When I saw him fall, it was like I was split into 2 people. The right-hand side of my brain was crying and also in denial that he could be dead. I remember thinking, Gracie got hurt — she may even have been shot. I guess we’ll have to wait until next week to find out for sure, but she was definitely injured. But still able to run. And I kept thinking that the same must be true of Charlie. He was going to get up and go the rest of the way up the hill. Or maybe he’d have to crawl. Or someone would go get him and carry him. But he couldn’t actually be dead.
The left-hand side of my brain was saying Will’s reaction was clear: he could see Charlie died instantly. And then when Katie started freaking out, Will and Bram both stopped her from going down to Charlie and maybe getting herself killed too. They both knew it was futile, she couldn’t save him. So I could tell it was clear he died, even before the scene where Snyder looks under the green tarp.
As a fan, besides missing Charlie and feeling really sad for the whole Bowman family, I think what I’ll miss most is the chance to get to know Charlie better and to see him mature and grow up. We hardly saw Charlie in the first season, and then he was under-utilized in the 2nd season. A lot of what we appreciated about him were the unspoken actions:
- Defiantly and loudly eating the stolen potato chips
- Burning Lindsey’s precious book
- Bouncing the ball to express his disapproval of Lindsey’s teachings
- Saving Gracie from the Red Hand
There are also a couple of “lost” lines that we’ve never seen. Lines that Jacob Buster uttered, that were written in the script for Charlie Bowman, but that were cut and never made it on the air. I found these out from listening to Colony: the Official Podcast.
- In one of the episodes where they’re in the underground bunker, Charlie was supposed to kill a rat in front of Gracie and say something about how “they come at night.”
- In the episode where Homeland officials have secured the Bowman children in their temporary housing, before Katie and Broussard bust in to get them free, Charlie looks out the window and sees Katie and Broussard outside and says, “Mom’s home.”

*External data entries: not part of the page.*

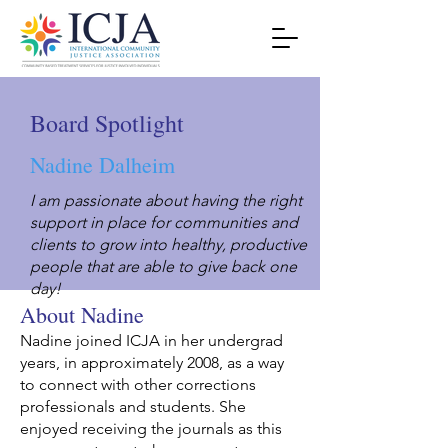
Board Spotlight
Nadine Dalheim
I am passionate about having the right
support in place for communities and
clients to grow into healthy, productive
people that are able to give back one
day!
About Nadine
Nadine joined ICJA in her undergrad
years, in approximately 2008, as a way
to connect with other corrections
professionals and students. She
enjoyed receiving the journals as this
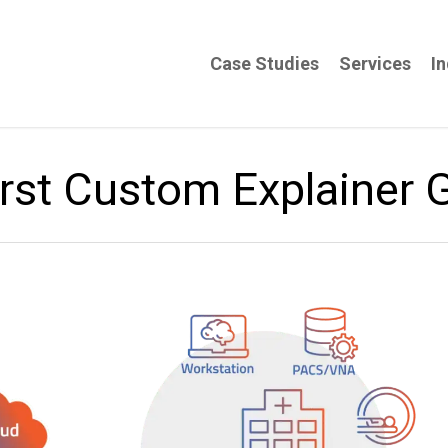
Case Studies
Services
In
rst Custom Explainer 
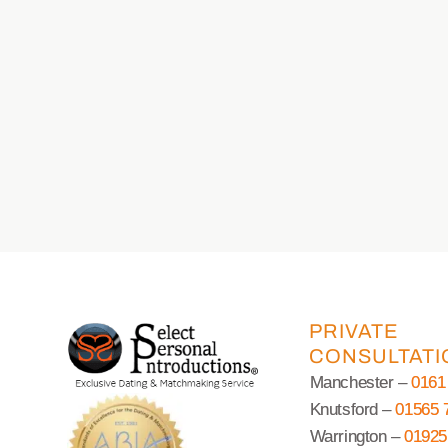
PRIVATE
CONSULTATI
Manchester –
0161
Knutsford –
01565 
Warrington –
01925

I feel like fans, as well as Katie, will treasure the last little interaction with his mom as he and Gracie went up the steps to the school, where he could tell there was more going on than the parents were letting on.
Why did he die?
I’ve never been a fan of people who analyze fiction and say a certain character “had” to die to serve the narrative. Gandalf and Dumbledore had to be out of the picture so Frodo and Harry could go on alone without the magical mentor to save them. In this case, I really can’t say that any character “had” to die, but I can see that the show creators are telling us something I didn’t think was true even earlier in this same episode: No one is safe in this world, in this alien-occupied Earth. All of the members of the resistance except for Broussard and Katie died before they got out of LA. Even Noa died, and the other person on the plane with her didn’t even make it all the way to the ground. Amy and Broussard have already, in just two episodes, experienced many losses of people they’ve encountered. The Bowmans got to the resistance camp, only to find that the man Noa mentioned, Broussard’s former associate, is also dead. And while we’re sad about all of these people, to varying degrees, we need to see that even the Bowmans, even the children, are not safe. The stakes are very high.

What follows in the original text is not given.